Your objective ▸ State only the number of lines below where the word "Medical" is found.

[Extracted data entries]
—————

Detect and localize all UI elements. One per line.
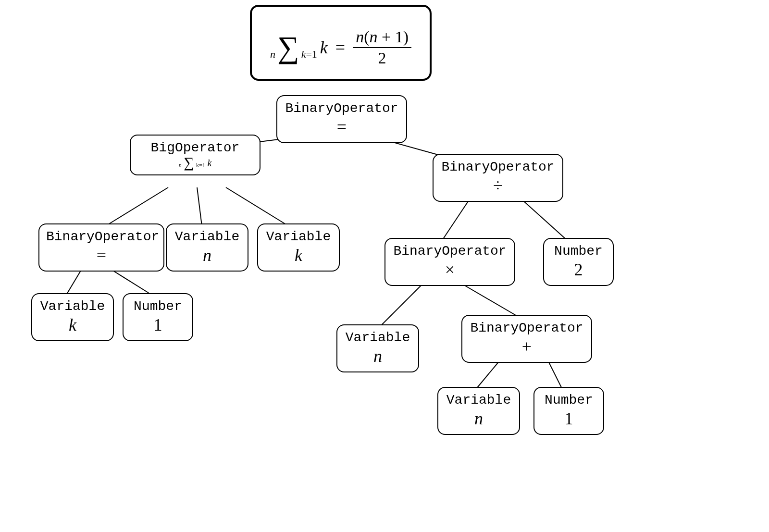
node-variable-k-2: Variable k — [31, 293, 114, 341]
svg-line-4 — [226, 187, 288, 226]
svg-line-2 — [106, 187, 168, 226]
svg-line-10 — [461, 284, 519, 317]
svg-line-5 — [67, 269, 82, 293]
svg-line-6 — [111, 269, 149, 293]
svg-line-11 — [476, 360, 500, 389]
node-number-2: Number 2 — [543, 238, 614, 286]
node-root-equals: BinaryOperator = — [276, 95, 407, 143]
node-number-1b: Number 1 — [533, 387, 604, 435]
sum-upper: n — [270, 48, 275, 60]
formula-box: n ∑ k=1 k = n(n + 1) 2 — [250, 5, 432, 81]
node-plus: BinaryOperator + — [461, 315, 592, 363]
fraction: n(n + 1) 2 — [353, 28, 411, 67]
node-equals-lower: BinaryOperator = — [38, 223, 164, 272]
node-bigoperator: BigOperator n ∑ k=1 k — [130, 135, 260, 175]
node-divide: BinaryOperator ÷ — [433, 154, 563, 202]
node-number-1a: Number 1 — [123, 293, 193, 341]
node-multiply: BinaryOperator × — [384, 238, 515, 286]
svg-line-8 — [519, 197, 567, 240]
svg-line-12 — [548, 360, 562, 389]
sum-body: k — [320, 37, 328, 58]
node-variable-n-3: Variable n — [437, 387, 520, 435]
equals-sign: = — [335, 37, 345, 58]
diagram-canvas: n ∑ k=1 k = n(n + 1) 2 BinaryOperator = … — [0, 0, 769, 532]
node-variable-k-1: Variable k — [257, 223, 340, 272]
node-variable-n-2: Variable n — [336, 324, 419, 372]
sum-lower-k: k — [301, 48, 306, 60]
sigma-symbol: n ∑ k=1 — [270, 35, 317, 60]
svg-line-3 — [197, 187, 202, 226]
svg-line-9 — [380, 284, 423, 327]
svg-line-7 — [442, 197, 471, 240]
node-variable-n-1: Variable n — [166, 223, 248, 272]
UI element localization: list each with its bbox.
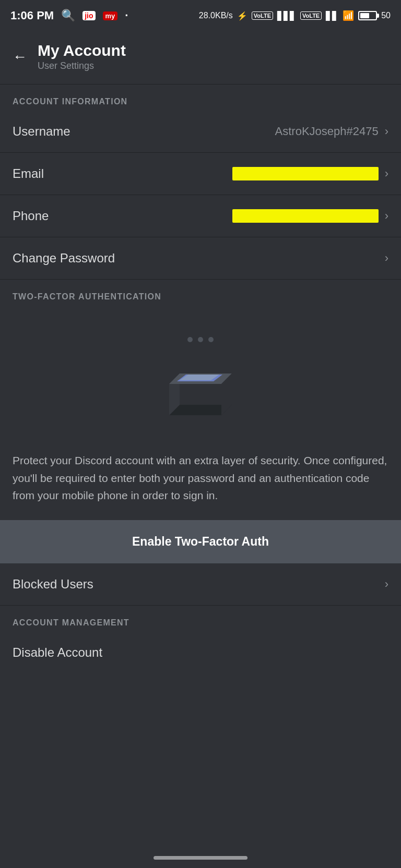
account-management-label: ACCOUNT MANAGEMENT [0,606,401,632]
tfa-description: Protect your Discord account with an ext… [0,452,401,520]
username-row[interactable]: Username AstroKJoseph#2475 › [0,111,401,153]
status-bar-left: 1:06 PM 🔍 jio my · [10,9,128,22]
dot-icon: · [125,9,128,22]
username-value-group: AstroKJoseph#2475 › [275,125,388,138]
status-bar: 1:06 PM 🔍 jio my · 28.0KB/s ⚡ VoLTE ▋▋▋ … [0,0,401,31]
blocked-users-chevron-icon: › [385,577,388,591]
header-title-group: My Account User Settings [38,42,126,71]
username-value: AstroKJoseph#2475 [275,125,379,138]
bottom-bar [0,847,401,868]
volte-icon-2: VoLTE [300,11,322,20]
search-icon: 🔍 [61,9,75,22]
email-label: Email [13,166,44,181]
page-header: ← My Account User Settings [0,31,401,84]
signal-icon-1: ▋▋▋ [277,11,296,21]
page-subtitle: User Settings [38,61,126,71]
enable-2fa-button[interactable]: Enable Two-Factor Auth [0,520,401,563]
wifi-icon: 📶 [343,10,354,21]
email-chevron-icon: › [385,167,388,180]
status-bar-right: 28.0KB/s ⚡ VoLTE ▋▋▋ VoLTE ▋▋ 📶 50 [199,10,391,21]
disable-account-row[interactable]: Disable Account [0,632,401,673]
signal-icon-2: ▋▋ [326,11,338,21]
speed-display: 28.0KB/s [199,11,233,20]
email-redacted [232,167,379,180]
blocked-users-value-group: › [385,577,388,591]
username-chevron-icon: › [385,125,388,138]
time-display: 1:06 PM [10,9,54,22]
email-value-group: › [232,167,388,180]
change-password-chevron-icon: › [385,251,388,265]
account-info-label: ACCOUNT INFORMATION [0,85,401,111]
phone-row[interactable]: Phone › [0,195,401,237]
bluetooth-icon: ⚡ [237,11,247,21]
volte-icon: VoLTE [252,11,273,20]
home-indicator [154,856,247,860]
change-password-chevron-group: › [385,251,388,265]
tfa-section-label: TWO-FACTOR AUTHENTICATION [0,280,401,306]
phone-label: Phone [13,209,49,223]
tfa-illustration [0,306,401,452]
account-info-section: ACCOUNT INFORMATION Username AstroKJosep… [0,85,401,279]
dot-3 [208,337,214,342]
disable-account-label: Disable Account [13,645,102,660]
tfa-section: TWO-FACTOR AUTHENTICATION [0,280,401,563]
account-management-section: ACCOUNT MANAGEMENT Disable Account [0,606,401,673]
phone-chevron-icon: › [385,209,388,223]
page-title: My Account [38,42,126,59]
dot-2 [198,337,203,342]
phone-illustration-svg [148,353,253,436]
phone-redacted [232,209,379,223]
username-label: Username [13,124,70,139]
dot-1 [187,337,193,342]
blocked-users-row[interactable]: Blocked Users › [0,563,401,605]
change-password-label: Change Password [13,251,115,266]
battery-icon [358,11,377,20]
blocked-users-section: Blocked Users › [0,563,401,605]
phone-value-group: › [232,209,388,223]
jio-icon: jio [82,11,95,20]
battery-label: 50 [381,11,391,20]
my-icon: my [103,11,118,20]
back-button[interactable]: ← [13,49,27,65]
change-password-row[interactable]: Change Password › [0,237,401,279]
dots-row [187,337,214,342]
blocked-users-label: Blocked Users [13,577,93,592]
email-row[interactable]: Email › [0,153,401,195]
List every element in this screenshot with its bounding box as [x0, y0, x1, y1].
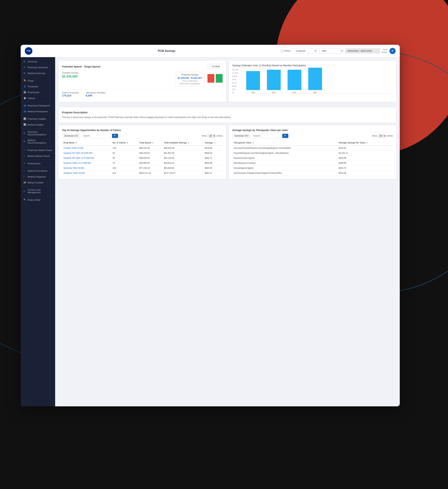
chart-area: Savings Estimates Over 12 Month(s) Based… [232, 64, 393, 98]
sidebar-label-drug-lookup: Drug Lookup [28, 198, 40, 201]
sidebar-item-drugs[interactable]: 💊 Drugs [21, 78, 55, 83]
col-total-spend[interactable]: Total Spend ⇅ [138, 140, 163, 146]
average-cell: $558.04 [203, 150, 223, 155]
drug-name-cell: Jardiance TABS 25 MG [62, 171, 111, 175]
sidebar-item-pharmacy-rec[interactable]: ℞ Pharmacy Recommendations [21, 129, 55, 137]
col-therapeutic-class[interactable]: Therapeutic Class ⇅ [232, 140, 337, 146]
doctor-icon: 👤 [24, 85, 26, 88]
search-input-1[interactable] [91, 134, 112, 138]
col-drug-name[interactable]: Drug Name ⇅ [62, 140, 111, 146]
sidebar-item-medical-participants[interactable]: 👥 Medical Participants [21, 108, 55, 114]
top-row: Potential Spend - Target Spend ← Go Back… [58, 61, 396, 105]
sidebar-label-pharmacy-summary: Pharmacy Summary [28, 66, 48, 69]
average-cell: $555.99 [203, 161, 223, 165]
savings-left: Available Savings $2,436,095 [62, 72, 172, 78]
y-axis-label-0: $10.0M [232, 69, 238, 71]
therapeutic-class-cell: Genitourinary Antispasmodics/Vaginal Pro… [232, 171, 337, 175]
bar-red [207, 74, 214, 83]
sidebar-item-medical-diagnosis[interactable]: ⚕ Medical Diagnosis [21, 174, 55, 179]
sidebar-item-pharmacy-summary[interactable]: ⊕ Pharmacy Summary [21, 64, 55, 70]
table-row: Neuromuscular Agents $433.89 [232, 155, 393, 161]
claims-cell: 93 [111, 155, 138, 161]
available-savings-cell: $51,897.58 [163, 150, 203, 155]
projected-title: Projected Savings [178, 73, 202, 76]
users-icon-2: 👥 [24, 110, 26, 113]
customer-select[interactable]: Customer [293, 48, 317, 54]
sidebar-item-pharmacy-market[interactable]: ✓ Pharmacy Market Check [21, 147, 55, 153]
sidebar-item-medical-summary[interactable]: ⊕ Medical Summary [21, 70, 55, 76]
top-savings-table-header-row: Drug Name ⇅ No. of Claims ⇅ Total Spend … [62, 140, 223, 146]
app-header: PCM PCM Savings HIPAA Customer ABC 09/01… [21, 45, 400, 57]
date-range[interactable]: 09/01/2023 - 08/31/2024 [345, 48, 380, 53]
sidebar-item-summary[interactable]: ⊞ Summary [21, 58, 55, 64]
sort-icon-savings: ⇅ [188, 142, 189, 144]
drug-link[interactable]: Trintellix TABS 20 MG [63, 147, 83, 149]
claims-cell: 168 [111, 165, 138, 171]
show-entries-2: Show 10 entries [372, 134, 393, 138]
sidebar-item-pharmacy-participants[interactable]: 👥 Pharmacy Participants [21, 103, 55, 108]
drug-link[interactable]: Synjardy XR TB24 25-1000 MG [63, 152, 92, 154]
therapeutic-class-cell: Vaccines/Toxoids/Passive Immunizing/Alle… [232, 146, 337, 151]
hipaa-checkbox[interactable] [281, 50, 283, 52]
search-label-1: Search: [82, 135, 91, 137]
sidebar-label-medical-diagnosis: Medical Diagnosis [28, 175, 46, 178]
col-available-savings[interactable]: Total Available Savings ⇅ [163, 140, 203, 146]
sort-icon-spend: ⇅ [152, 142, 153, 144]
drug-link[interactable]: Synjardy TABS 12.5-1000 MG [63, 162, 91, 164]
entries-select-1[interactable]: 10 [207, 134, 216, 138]
sidebar-item-performance[interactable]: ⊙ Performance [21, 161, 55, 166]
sidebar-item-pharmacy-insights[interactable]: 📊 Pharmacy Insights [21, 116, 55, 122]
drug-link[interactable]: Jardiance TABS 25 MG [63, 172, 85, 174]
alternatives-identified: Alternatives Identified 4,299 [86, 92, 106, 97]
sidebar-label-pharmacy-rec: Pharmacy Recommendations [28, 131, 52, 136]
sidebar-item-drug-lookup[interactable]: 🔍 Drug Lookup [21, 197, 55, 203]
savings-bars [207, 72, 223, 83]
potential-spend-card: Potential Spend - Target Spend ← Go Back… [58, 61, 226, 102]
sidebar-item-physicians[interactable]: 👤 Physicians [21, 83, 55, 89]
search-button-1[interactable]: 🔍 [112, 134, 118, 138]
drug-link[interactable]: Synjardy XR TB24 12.5-1000 MG [63, 157, 94, 159]
sidebar-item-medical-rec[interactable]: ℞ Medical Recommendations [21, 137, 55, 146]
download-csv-button-2[interactable]: Download CSV [232, 134, 251, 138]
sidebar-label-medical-procedures: Medical Procedures [28, 170, 47, 172]
col-claims[interactable]: No. of Claims ⇅ [111, 140, 138, 146]
total-spend-cell: $56,440.55 [138, 150, 163, 155]
hipaa-checkbox-group: HIPAA [281, 49, 291, 52]
download-csv-button-1[interactable]: Download CSV [62, 134, 81, 138]
avg-savings-per-claim-cell: $433.89 [337, 155, 393, 161]
claims-label: Claims Processed [62, 92, 79, 94]
projected-box: Projected Savings $1,218,048 - $1,461,65… [175, 72, 205, 87]
sidebar-divider-4 [21, 128, 55, 129]
search-input-2[interactable] [262, 134, 282, 138]
sidebar-label-billing-providers: Billing Providers [28, 181, 44, 184]
sidebar-label-medical-summary: Medical Summary [28, 72, 45, 74]
sidebar-item-billing-providers[interactable]: 💳 Billing Providers [21, 179, 55, 186]
total-spend-cell: $77,236.19 [138, 165, 163, 171]
sidebar-item-clinical[interactable]: 📋 Clinical [21, 95, 55, 101]
therapeutic-class-cell: Neuromuscular Agents [232, 155, 337, 161]
sidebar-label-performance: Performance [28, 162, 40, 165]
sidebar-item-medical-market[interactable]: ✓ Medical Market Check [21, 153, 55, 159]
sidebar-item-pharmacies[interactable]: 🏥 Pharmacies [21, 89, 55, 95]
sidebar-label-summary: Summary [28, 60, 37, 63]
entries-select-2[interactable]: 10 [378, 134, 386, 138]
group-select[interactable]: ABC [319, 48, 343, 54]
go-back-button[interactable]: ← Go Back [207, 64, 223, 69]
sidebar-item-medical-insights[interactable]: 📊 Medical Insights [21, 122, 55, 128]
drug-link[interactable]: Myrbetriq TB24 50 MG [63, 167, 84, 169]
sidebar-item-medical-procedures[interactable]: ⚕ Medical Procedures [21, 168, 55, 174]
drug-name-cell: Trintellix TABS 20 MG [62, 146, 111, 151]
user-avatar[interactable]: P [390, 48, 396, 54]
col-average[interactable]: Average ⇅ [203, 140, 223, 146]
show-entries-1: Show 10 entries [202, 134, 223, 138]
bar-50: 50% [288, 70, 301, 93]
bar-chart-small [207, 72, 223, 83]
pill-icon: 💊 [24, 79, 26, 82]
col-avg-savings[interactable]: Average Savings Per Claim ⇅ [337, 140, 393, 146]
sidebar-item-chronic-care[interactable]: ♥ Chronic Care Management [21, 187, 55, 195]
search-button-2[interactable]: 🔍 [282, 134, 288, 138]
y-axis-label-4: $1.0K [232, 82, 238, 84]
users-icon-1: 👥 [24, 104, 26, 107]
search-label-2: Search: [252, 135, 261, 137]
sort-icon-drug: ⇅ [75, 142, 77, 144]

—————

Solution ▸ 10